[Dataset entries]
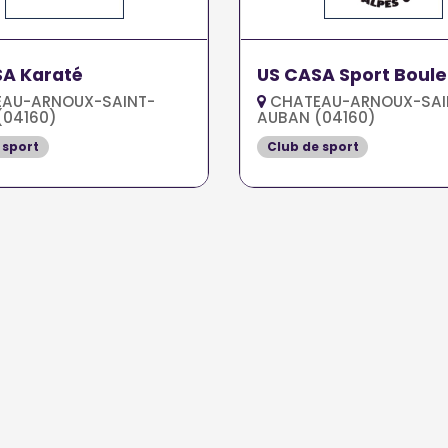
A Karaté
US CASA Sport Boule
AU-ARNOUX-SAINT-
CHATEAU-ARNOUX-SAI
(04160)
AUBAN (04160)
 sport
Club de sport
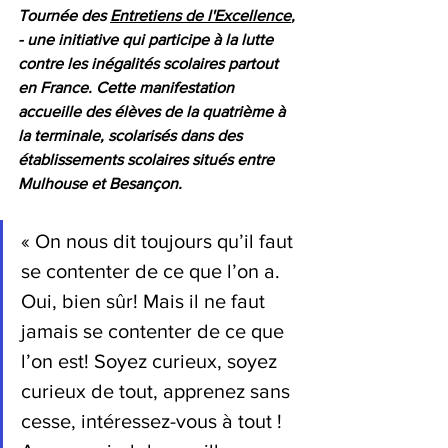
Tournée des
Entretiens de l'Excellence
, 
- une initiative qui participe à 
la lutte 
contre les inégalités scolaires partout 
en France. Cette manifestation 
accueille des élèves de la quatrième à 
la terminale, scolarisés dans des 
établissements scolaires situés entre 
Mulhouse et Besançon.
« On nous dit toujours qu’il faut 
se contenter de ce que l’on a. 
Oui, bien sûr! Mais il ne faut 
jamais se contenter de ce que 
l’on est! Soyez curieux, soyez 
curieux de tout, apprenez sans 
cesse, intéressez-vous à tout ! 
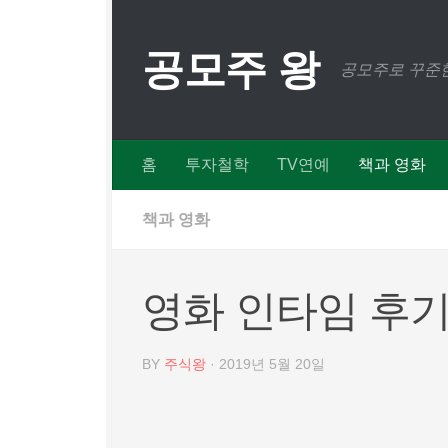
Skip to content
공모주 왕
공모주로 꾸준한
홈
투자철학
TV연예
책과 영화
책과 영화
영화 인타임 후기
BY
주식왕
·
2019년 5월 20일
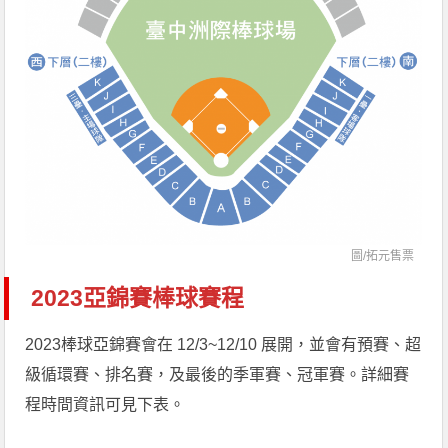
圖/拓元售票
2023亞錦賽棒球賽程
2023棒球亞錦賽會在 12/3~12/10 展開，並會有預賽、超
級循環賽、排名賽，及最後的季軍賽、冠軍賽。詳細賽
程時間資訊可見下表。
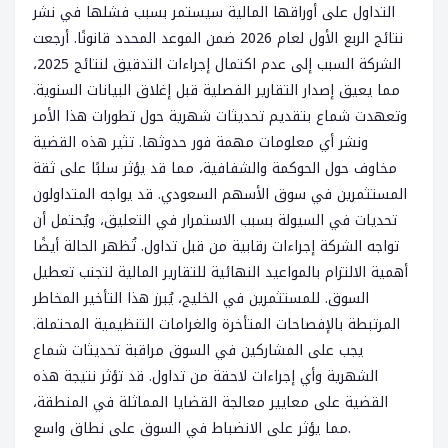
التداول على أوراقها المالية سيستمر بسبب فشلها في نشر
نتائج الربع الأول لعام 2026 ضمن الموعد المحدد قانونًا. أرجعت
الشركة السبب إلى عدم اكتمال إجراءات التدقيق لنتائج 2025،
مما يعيق إصدار التقارير الفصلية قبل إغلاق البيانات السنوية.
وتعهدت شماع بتقديم تحديثات شهرية حول تطورات هذا الأمر
ونشر أي معلومات مهمة فور حدوثها. تثير هذه القضية
مخاوف حول الحوكمة والشفافية، مما قد يؤثر سلبًا على ثقة
المستثمرين في سوق الأسهم السعودي. قد يواجه المتداولون
تحديات في السيولة بسبب الاستمرار في التعليق، ويُحتمل أن
تواجه الشركة إجراءات رقابية من قبل تداول. تُظهر الحالة أيضًا
أهمية الالتزام بالمواعيد النهائية للتقارير المالية لتجنب تعطيل
السوق. للمستثمرين في الخليج، يُبرز هذا التأخير المخاطر
المرتبطة بالإفصاحات المتأخرة والغرامات التنظيمية المحتملة.
يجب على المشاركين في السوق مراقبة تحديثات شماع
الشهرية وأي إجراءات لاحقة من تداول. قد تؤثر نتيجة هذه
القضية على معايير معالجة القضايا المماثلة في المنطقة،
مما يؤثر على الانضباط في السوق على نطاق واسع.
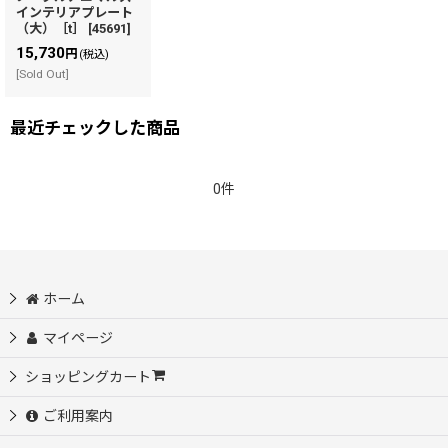
インテリアプレート
（大）［t］
[
45691
]
15,730
円
(税込)
[Sold Out]
最近チェックした商品
0件
ホーム
マイページ
ショッピングカート
ご利用案内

**Exercise requirements**: With the pictures set aside, repeat every entry above exactly.

**Response to this exercise**:
A Karaté
US CASA Sport Boule
AU-ARNOUX-SAINT-
CHATEAU-ARNOUX-SAI
(04160)
AUBAN (04160)
 sport
Club de sport
Tournée des
Entretiens de l'Excellence
, 
- une initiative qui participe à 
la lutte 
contre les inégalités scolaires partout 
en France. Cette manifestation 
accueille des élèves de la quatrième à 
la terminale, scolarisés dans des 
établissements scolaires situés entre 
Mulhouse et Besançon.
« On nous dit toujours qu’il faut 
se contenter de ce que l’on a. 
Oui, bien sûr! Mais il ne faut 
jamais se contenter de ce que 
l’on est! Soyez curieux, soyez 
curieux de tout, apprenez sans 
cesse, intéressez-vous à tout ! 
Skip to content
공모주 왕
공모주로 꾸준한
홈
투자철학
TV연예
책과 영화
책과 영화
영화 인타임 후기
BY
주식왕
·
2019년 5월 20일
圖/拓元售票
2023亞錦賽棒球賽程
2023棒球亞錦賽會在 12/3~12/10 展開，並會有預賽、超
級循環賽、排名賽，及最後的季軍賽、冠軍賽。詳細賽
程時間資訊可見下表。
التداول على أوراقها المالية سيستمر بسبب فشلها في نشر
نتائج الربع الأول لعام 2026 ضمن الموعد المحدد قانونًا. أرجعت
الشركة السبب إلى عدم اكتمال إجراءات التدقيق لنتائج 2025،
مما يعيق إصدار التقارير الفصلية قبل إغلاق البيانات السنوية.
وتعهدت شماع بتقديم تحديثات شهرية حول تطورات هذا الأمر
ونشر أي معلومات مهمة فور حدوثها. تثير هذه القضية
مخاوف حول الحوكمة والشفافية، مما قد يؤثر سلبًا على ثقة
المستثمرين في سوق الأسهم السعودي. قد يواجه المتداولون
تحديات في السيولة بسبب الاستمرار في التعليق، ويُحتمل أن
تواجه الشركة إجراءات رقابية من قبل تداول. تُظهر الحالة أيضًا
أهمية الالتزام بالمواعيد النهائية للتقارير المالية لتجنب تعطيل
السوق. للمستثمرين في الخليج، يُبرز هذا التأخير المخاطر
المرتبطة بالإفصاحات المتأخرة والغرامات التنظيمية المحتملة.
يجب على المشاركين في السوق مراقبة تحديثات شماع
الشهرية وأي إجراءات لاحقة من تداول. قد تؤثر نتيجة هذه
القضية على معايير معالجة القضايا المماثلة في المنطقة،
مما يؤثر على الانضباط في السوق على نطاق واسع.
インテリアプレート
（大）［t］
[
45691
]
15,730
円
(税込)
[Sold Out]
最近チェックした商品
0件
ホーム
マイページ
ショッピングカート
ご利用案内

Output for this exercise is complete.